La Rosa L, Meroni P L, Tincani A, Balestrieri G, Faden D, Lojacono A, Morassi L, Brocchi E, Del Papa N, Gharavi A
Istituto di Medicina Interna, Malattie Infettive & Immunopatologia, University of Milan, Italy.
J Rheumatol. 1994 Sep;21(9):1684-93.
To investigate the immunohistological distribution of beta 2-glycoprotein I (beta 2 GPI) and placental anticoagulant protein I (PAP-I) in normal and pathological placentae of patients with antiphospholipid (aPL) antibody associated recurrent fetal loss. These proteins are 2 natural anticoagulants able to interfere with aPL antibody binding.
Placentae from 4 patients with primary antiphospholipid antibody syndrome (pAPS), from 2 patients with aPL negative systemic lupus erythematosus (SLE) and from 7 healthy women were studied.
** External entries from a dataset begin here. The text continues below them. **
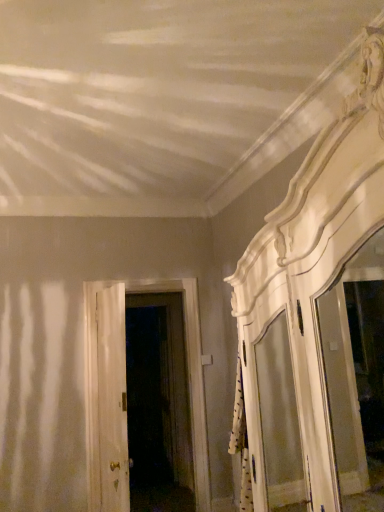 Locate an element on the screen. The image size is (384, 512). white wooden door at center, the second door positioned from the back is located at coordinates (112, 399).

This screenshot has width=384, height=512. Describe the element at coordinates (112, 399) in the screenshot. I see `white wooden door at center, placed as the first door when sorted from front to back` at that location.

This screenshot has height=512, width=384. Describe the element at coordinates (125, 388) in the screenshot. I see `white wooden door at center, the first door when ordered from back to front` at that location.

The width and height of the screenshot is (384, 512). I want to click on white wooden door at center, placed as the 2th door when sorted from front to back, so click(125, 388).

Locate an element on the screen. This screenshot has width=384, height=512. white wooden door at center, placed as the first door when sorted from front to back is located at coordinates (112, 399).

Based on their positions, is white wooden door at center, placed as the first door when sorted from front to back, located to the left or right of white wooden door at center, the first door when ordered from back to front?

white wooden door at center, placed as the first door when sorted from front to back, is to the left of white wooden door at center, the first door when ordered from back to front.

Considering the relative positions of white wooden door at center, the second door positioned from the back, and white wooden door at center, placed as the 2th door when sorted from front to back, in the image provided, is white wooden door at center, the second door positioned from the back, behind white wooden door at center, placed as the 2th door when sorted from front to back,?

No, the depth of white wooden door at center, the second door positioned from the back, is less than that of white wooden door at center, placed as the 2th door when sorted from front to back.

Is point (123, 486) positioned in front of point (115, 353)?

No, it is behind (115, 353).

From the image's perspective, is white wooden door at center, placed as the first door when sorted from front to back, on top of white wooden door at center, the first door when ordered from back to front?

Yes, from the image's perspective, white wooden door at center, placed as the first door when sorted from front to back, is on top of white wooden door at center, the first door when ordered from back to front.

From a real-world perspective, between white wooden door at center, placed as the first door when sorted from front to back, and white wooden door at center, placed as the 2th door when sorted from front to back, who is vertically higher?

From a 3D spatial view, white wooden door at center, placed as the first door when sorted from front to back, is above.

Based on the photo, considering the relative sizes of white wooden door at center, placed as the first door when sorted from front to back, and white wooden door at center, the first door when ordered from back to front, in the image provided, is white wooden door at center, placed as the first door when sorted from front to back, wider than white wooden door at center, the first door when ordered from back to front,?

No.

Considering the sizes of objects white wooden door at center, the second door positioned from the back, and white wooden door at center, placed as the 2th door when sorted from front to back, in the image provided, who is shorter, white wooden door at center, the second door positioned from the back, or white wooden door at center, placed as the 2th door when sorted from front to back,?

Standing shorter between the two is white wooden door at center, the second door positioned from the back.

Looking at this image, looking at the image, does white wooden door at center, the second door positioned from the back, seem bigger or smaller compared to white wooden door at center, the first door when ordered from back to front?

white wooden door at center, the second door positioned from the back, is smaller than white wooden door at center, the first door when ordered from back to front.

Is white wooden door at center, placed as the first door when sorted from front to back, located outside white wooden door at center, placed as the 2th door when sorted from front to back?

Yes, white wooden door at center, placed as the first door when sorted from front to back, is located beyond the bounds of white wooden door at center, placed as the 2th door when sorted from front to back.

Is white wooden door at center, the second door positioned from the back, far from white wooden door at center, placed as the 2th door when sorted from front to back?

white wooden door at center, the second door positioned from the back, is actually quite close to white wooden door at center, placed as the 2th door when sorted from front to back.

Based on the photo, is white wooden door at center, placed as the first door when sorted from front to back, turned away from white wooden door at center, placed as the 2th door when sorted from front to back?

white wooden door at center, placed as the first door when sorted from front to back, does not have its back to white wooden door at center, placed as the 2th door when sorted from front to back.

How distant is white wooden door at center, the second door positioned from the back, from white wooden door at center, the first door when ordered from back to front?

white wooden door at center, the second door positioned from the back, and white wooden door at center, the first door when ordered from back to front, are 9.21 inches apart.

The height and width of the screenshot is (512, 384). In order to click on door above the white wooden door at center, placed as the 2th door when sorted from front to back (from a real-world perspective) in this screenshot , I will do `click(112, 399)`.

Is white wooden door at center, the first door when ordered from back to front, to the left of white wooden door at center, placed as the first door when sorted from front to back, from the viewer's perspective?

Incorrect, white wooden door at center, the first door when ordered from back to front, is not on the left side of white wooden door at center, placed as the first door when sorted from front to back.

Between white wooden door at center, the first door when ordered from back to front, and white wooden door at center, placed as the first door when sorted from front to back, which one is positioned behind?

white wooden door at center, the first door when ordered from back to front, is behind.

Is point (188, 316) closer or farther from the camera than point (113, 305)?

Point (188, 316).

From the image's perspective, is white wooden door at center, placed as the 2th door when sorted from front to back, on top of white wooden door at center, placed as the first door when sorted from front to back?

Actually, white wooden door at center, placed as the 2th door when sorted from front to back, appears below white wooden door at center, placed as the first door when sorted from front to back, in the image.

From a real-world perspective, is white wooden door at center, placed as the 2th door when sorted from front to back, positioned above or below white wooden door at center, placed as the first door when sorted from front to back?

In terms of real-world spatial position, white wooden door at center, placed as the 2th door when sorted from front to back, is below white wooden door at center, placed as the first door when sorted from front to back.

Considering the relative sizes of white wooden door at center, the first door when ordered from back to front, and white wooden door at center, the second door positioned from the back, in the image provided, is white wooden door at center, the first door when ordered from back to front, wider than white wooden door at center, the second door positioned from the back,?

Correct, the width of white wooden door at center, the first door when ordered from back to front, exceeds that of white wooden door at center, the second door positioned from the back.

Is white wooden door at center, placed as the 2th door when sorted from front to back, taller than white wooden door at center, the second door positioned from the back?

Yes, white wooden door at center, placed as the 2th door when sorted from front to back, is taller than white wooden door at center, the second door positioned from the back.

Which of these two, white wooden door at center, placed as the 2th door when sorted from front to back, or white wooden door at center, placed as the first door when sorted from front to back, is smaller?

white wooden door at center, placed as the first door when sorted from front to back.

Is white wooden door at center, the first door when ordered from back to front, not inside white wooden door at center, placed as the first door when sorted from front to back?

Yes.

Is white wooden door at center, the first door when ordered from back to front, placed right next to white wooden door at center, the second door positioned from the back?

No, white wooden door at center, the first door when ordered from back to front, is not touching white wooden door at center, the second door positioned from the back.

Is white wooden door at center, placed as the 2th door when sorted from front to back, looking in the opposite direction of white wooden door at center, the second door positioned from the back?

No, white wooden door at center, placed as the 2th door when sorted from front to back,'s orientation is not away from white wooden door at center, the second door positioned from the back.

How many degrees apart are the facing directions of white wooden door at center, placed as the 2th door when sorted from front to back, and white wooden door at center, placed as the first door when sorted from front to back?

The angle between the facing direction of white wooden door at center, placed as the 2th door when sorted from front to back, and the facing direction of white wooden door at center, placed as the first door when sorted from front to back, is 97.9 degrees.

At what (x,y) coordinates should I click in order to perform the action: click on door behind the white wooden door at center, the second door positioned from the back. Please return your answer as a coordinate pair (x, y). Looking at the image, I should click on (125, 388).

I want to click on door below the white wooden door at center, the second door positioned from the back (from a real-world perspective), so click(125, 388).

The height and width of the screenshot is (512, 384). In order to click on door located behind the white wooden door at center, placed as the first door when sorted from front to back in this screenshot , I will do `click(125, 388)`.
Cryostatic placental sections were tested by indirect immunofluorescence using polyclonal anti-PAP-I and anti-beta 2GPI antisera as well as purified IgG and anti-beta 2GPI monoclonal antibody. The same tissue sections were also tested by direct immunofluorescence with FITC-F(ab)2 goat antihuman IgG.
We found that (a) the placental distribution of PAP-I was comparable in normal and pathological specimens; (b) on the contrary, increased beta 2GPI deposition was present on the trophoblast surfaces of placentae obtained from patients with persistent raised titers of aPL antibodies. Comparable IgG deposition on villi surface was also found in aPL positive but not in control placentae.
Our data are consistent with the hypothesis that high titer aPL binds to a beta 2GPI phospholipid complex in placentae of women with recurrent fetal loss but that a quantitative deficiency of PAP-I does not play a pathogenetic role in aPL associated fetal loss.
研究β2-糖蛋白I(β2GPI)和胎盘抗凝蛋白I(PAP-I)在抗磷脂(aPL)抗体相关复发性流产患者正常和病理胎盘组织中的免疫组织学分布。这两种蛋白是能够干扰aPL抗体结合的天然抗凝剂。
研究了4例原发性抗磷脂抗体综合征(pAPS)患者、2例aPL阴性系统性红斑狼疮(SLE)患者以及7例健康女性的胎盘组织。使用多克隆抗PAP-I和抗β2GPI抗血清以及纯化的IgG和抗β2GPI单克隆抗体,通过间接免疫荧光检测冰冻胎盘切片。同一组织切片还用异硫氰酸荧光素(FITC)-F(ab)2山羊抗人IgG进行直接免疫荧光检测。
我们发现:(a)正常和病理标本中PAP-I的胎盘分布相当;(b)相反,在aPL抗体滴度持续升高的患者胎盘滋养层表面,β2GPI沉积增加。在aPL阳性胎盘绒毛表面也发现了类似的IgG沉积,而对照胎盘则未发现。
我们的数据支持以下假设,即高滴度aPL与复发性流产女性胎盘中的β2GPI磷脂复合物结合,但PAP-I的定量缺乏在aPL相关的流产中不发挥致病作用。